- Wietrze cierpię, pociesz mnie. – poprosiła zapłakana i
drżąca kobieta.
- Nie, nie pocieszę cię! Ciesz się swoim cierpieniem, doceń
je, bo dzięki niemu doświadczasz siebie, podnosisz się z upadku, wygrywasz w
walce, stajesz się większa, budzisz się ze snu. Natomiast moje pocieszenie,
pomocna dłoń i dobre słowo przyjaciela, to trucizny, to rozbrajanie ciebie, odprężanie
tam, gdzie powinnaś włożyć wysiłek, by pokonać siebie, by się wzmocnić, by
napiąć muskuły.
Dlatego zawsze, gdy cierpisz dmucham ci w twarz, tam gdzie
oczekujesz popychania sprzeciwiam ci się, dokładam ci jeszcze od siebie moje
„nie”.
Pocieszenie jest trucizną dla zrozumienia, jest przeciwne
twojej prawdzie, usypia twoją mądrość, przytępia twoją inteligencję.
Gdy nie dam ci pocieszenia, gdy przyjaciel cofnie pomocną
dłoń, gdy dmuchnę ci deszczem i śniegiem, piaskiem w oczy, wzmocnisz swoją
wewnętrzną walkę, a dzięki niej wygrasz, wygrasz siebie, zrozumiesz, poznasz
prawdę.
Dlatego nie licz na mnie! Cierp i walcz! Ciesz się kłodą pod
nogami, pokonaj huragan i sztorm, niech się twoje wnętrze upora z wulkanem
energii twoich zmysłów i twoich słabości, z chaosem twoich myśli. Pokonaj
wszystkie przeciwne prądy, a dopiero wtedy odkryjesz swoją wielkość.
Zawsze stanę naprzeciwko ciebie, nie będę dmuchał w twe
plecy.
Zapamiętaj to! Tylko ktoś, kto cię wzmacnia jest twoim
przyjacielem, nawet wtedy, gdy masz go za wroga. Ktoś, kto cię pociesza nim nie
jest, bo wskazuje ci fałszywe drogi, bo odbiera ci siły, nie pozwala ujrzeć
prawdziwej siebie, zatruwa współczuciem. Jest twoim wrogiem.

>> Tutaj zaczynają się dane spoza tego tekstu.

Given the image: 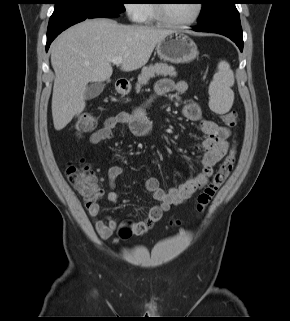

Jestem twoim przyjacielem, więc nie licz na moje współczucie,
na pocieszenie, a żagle naucz się ustawiać sama! – tak jej odparł.
Piotr Kiewra
Żagle zawsze musimy stawiać sami, ale miło wiedzieć ,że jest obok nas ktoś , kto nas rozumie wspiera , dopinguje dodaje nam sił. Upadamy i podnosimy się sami tylko różny jest czas u różnych ludzi między tymi dwoma czynnościami. Lubię Piotr Twoje opowiadania.Ala.